* [Task data]
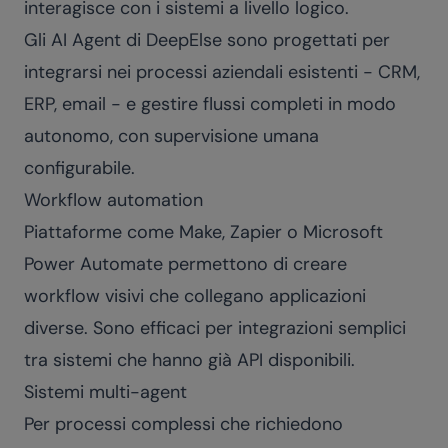
interagisce con i sistemi a livello logico.
Gli
AI Agent di DeepElse
sono progettati per
integrarsi nei processi aziendali esistenti - CRM,
ERP, email - e gestire flussi completi in modo
autonomo, con supervisione umana
configurabile.
Workflow automation
Piattaforme come Make, Zapier o Microsoft
Power Automate permettono di creare
workflow visivi che collegano applicazioni
diverse. Sono efficaci per integrazioni semplici
tra sistemi che hanno già API disponibili.
Sistemi multi-agent
Per processi complessi che richiedono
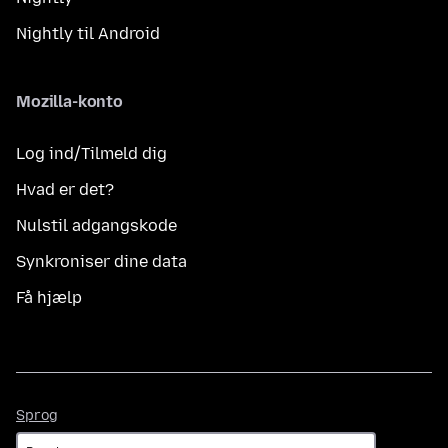
Nightly til Android
Mozilla-konto
Log ind/Tilmeld dig
Hvad er det?
Nulstil adgangskode
Synkroniser dine data
Få hjælp
Sprog
Sprog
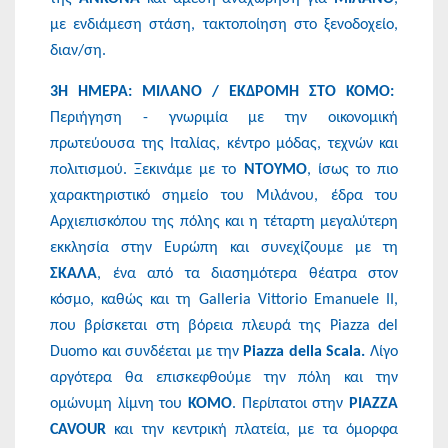
με ενδιάμεση στάση, τακτοποίηση στο ξενοδοχείο,
διαν/ση.
3Η ΗΜΕΡΑ: ΜΙΛΑΝΟ / ΕΚΔΡΟΜΗ ΣΤΟ ΚΟΜΟ:
Περιήγηση - γνωριμία με την οικονομική
πρωτεύουσα της Ιταλίας, κέντρο μόδας, τεχνών και
πολιτισμού. Ξεκινάμε με το
ΝΤΟΥΜΟ
, ίσως το πιο
χαρακτηριστικό σημείο του Μιλάνου, έδρα του
Αρχιεπισκόπου της πόλης και η τέταρτη μεγαλύτερη
εκκλησία στην Ευρώπη και συνεχίζουμε με τη
ΣΚΑΛΑ
, ένα από τα διασημότερα θέατρα στον
κόσμο, καθώς και τη Galleria Vittorio Emanuele II,
που βρίσκεται στη βόρεια πλευρά της Piazza del
Duomo και συνδέεται με την
Piazza della Scala.
Λίγο
αργότερα θα επισκεφθούμε την πόλη και την
ομώνυμη λίμνη του
ΚΟΜΟ
. Περίπατοι στην
PIAZZA
CAVOUR
και την κεντρική πλατεία, με τα όμορφα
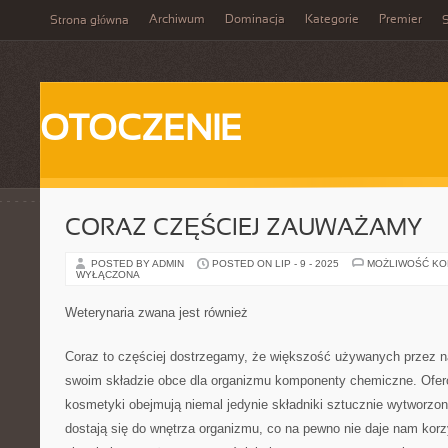
Archiwum
Dominacja
Kategorie
Premier
Strona główna
S
OTOCZENIE
CORAZ CZĘŚCIEJ ZAUWAŻAMY
POSTED BY ADMIN
POSTED ON LIP - 9 - 2025
MOŻLIWOŚĆ K
WYŁĄCZONA
Weterynaria zwana jest również
Coraz to częściej dostrzegamy, że większość używanych przez n
swoim składzie obce dla organizmu komponenty chemiczne. Ofer
kosmetyki obejmują niemal jedynie składniki sztucznie wytworzo
dostają się do wnętrza organizmu, co na pewno nie daje nam korz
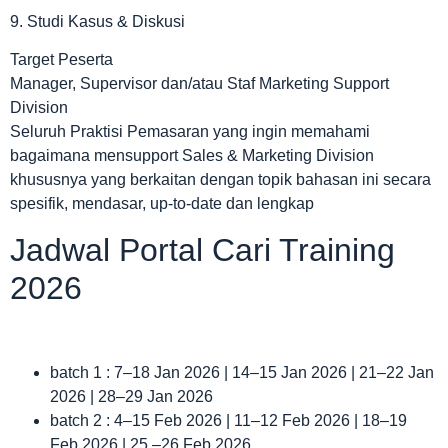
9. Studi Kasus & Diskusi
Target Peserta
Manager, Supervisor dan/atau Staf Marketing Support
Division
Seluruh Praktisi Pemasaran yang ingin memahami
bagaimana mensupport Sales & Marketing Division
khususnya yang berkaitan dengan topik bahasan ini secara
spesifik, mendasar, up-to-date dan lengkap
Jadwal Portal Cari Training
2026
batch 1 : 7–18 Jan 2026 | 14–15 Jan 2026 | 21–22 Jan
2026 | 28–29 Jan 2026
batch 2 : 4–15 Feb 2026 | 11–12 Feb 2026 | 18–19
Feb 2026 | 25 –26 Feb 2026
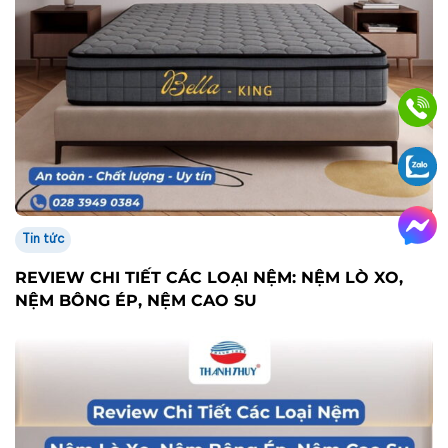
Tin tức
REVIEW CHI TIẾT CÁC LOẠI NỆM: NỆM LÒ XO,
NỆM BÔNG ÉP, NỆM CAO SU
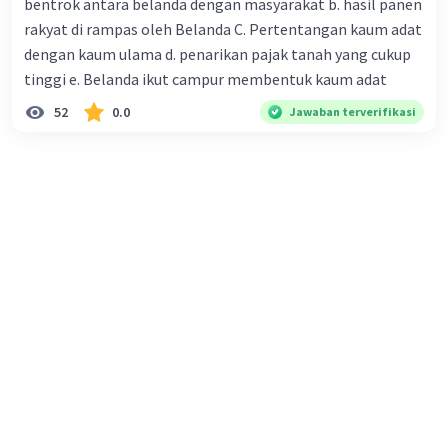
bentrok antara belanda dengan masyarakat b. hasil panen
potensi untuk membawa perubahan. Semua
rakyat di rampas oleh Belanda C. Pertentangan kaum adat
lapisan masyarakat, termasuk tokoh politik,
dengan kaum ulama d. penarikan pajak tanah yang cukup
intelektual, aktivis masyarakat, dan lainnya, juga
tinggi e. Belanda ikut campur membentuk kaum adat
memiliki peran yang penting dalam proses
52
0.0
Jawaban terverifikasi
perubahan dan kemajuan negara. Namun,
pemuda sering kali menjadi motor perubahan
karena keberanian, idealisme, dan semangatnya
yang besar dalam menyuarakan aspirasi dan
memperjuangkan keadilan serta kemajuan
sosial.
Oleh karena itu, sementara pemuda memegang
peran yang krusial dalam dinamika masyarakat
dan ketatanegaraan, penting juga untuk
mengakui bahwa semua elemen masyarakat
memiliki tanggung jawab untuk berkontribusi
dalam membangun negara yang lebih baik.
Keberhasilan perubahan dan kemajuan negara
tidak tergantung pada satu kelompok atau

* [Task details] Could you reproduce exactly, and only, the lines from the start of the records through the line containing "Workflow automation", leaving out the pictures?

* [Solved exercise]
interagisce con i sistemi a livello logico.
Gli
AI Agent di DeepElse
sono progettati per
integrarsi nei processi aziendali esistenti - CRM,
ERP, email - e gestire flussi completi in modo
autonomo, con supervisione umana
configurabile.
Workflow automation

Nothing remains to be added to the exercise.